## Data supplied

>>>

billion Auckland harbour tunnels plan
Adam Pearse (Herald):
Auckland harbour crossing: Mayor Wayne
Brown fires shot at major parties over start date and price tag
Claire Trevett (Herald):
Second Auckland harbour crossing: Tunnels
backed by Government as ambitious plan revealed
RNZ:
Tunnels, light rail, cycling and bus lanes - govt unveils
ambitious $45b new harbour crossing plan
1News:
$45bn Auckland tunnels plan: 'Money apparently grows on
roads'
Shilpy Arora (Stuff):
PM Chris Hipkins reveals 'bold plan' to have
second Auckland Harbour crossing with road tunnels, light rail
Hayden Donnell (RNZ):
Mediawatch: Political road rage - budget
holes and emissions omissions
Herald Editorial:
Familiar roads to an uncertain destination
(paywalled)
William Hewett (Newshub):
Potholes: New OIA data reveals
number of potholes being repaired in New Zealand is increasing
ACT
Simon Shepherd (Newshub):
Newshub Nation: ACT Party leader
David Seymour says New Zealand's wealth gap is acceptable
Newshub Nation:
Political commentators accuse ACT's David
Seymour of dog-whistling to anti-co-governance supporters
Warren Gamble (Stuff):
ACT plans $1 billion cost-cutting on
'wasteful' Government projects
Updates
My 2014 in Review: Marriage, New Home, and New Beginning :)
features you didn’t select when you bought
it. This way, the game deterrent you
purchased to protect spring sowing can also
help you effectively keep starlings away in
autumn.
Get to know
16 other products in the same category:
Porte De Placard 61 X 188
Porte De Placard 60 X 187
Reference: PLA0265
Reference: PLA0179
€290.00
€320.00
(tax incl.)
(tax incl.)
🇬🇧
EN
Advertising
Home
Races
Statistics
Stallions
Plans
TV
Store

<<<

In the listing above, locate the line containing "Newshub Nation: ACT Party leader" and the line containing "ACT plans $1 billion cost-cutting on". Transcribe those two lines and everything between them, exactly as written.

## Problem solution
Newshub Nation: ACT Party leader
David Seymour says New Zealand's wealth gap is acceptable
Newshub Nation:
Political commentators accuse ACT's David
Seymour of dog-whistling to anti-co-governance supporters
Warren Gamble (Stuff):
ACT plans $1 billion cost-cutting on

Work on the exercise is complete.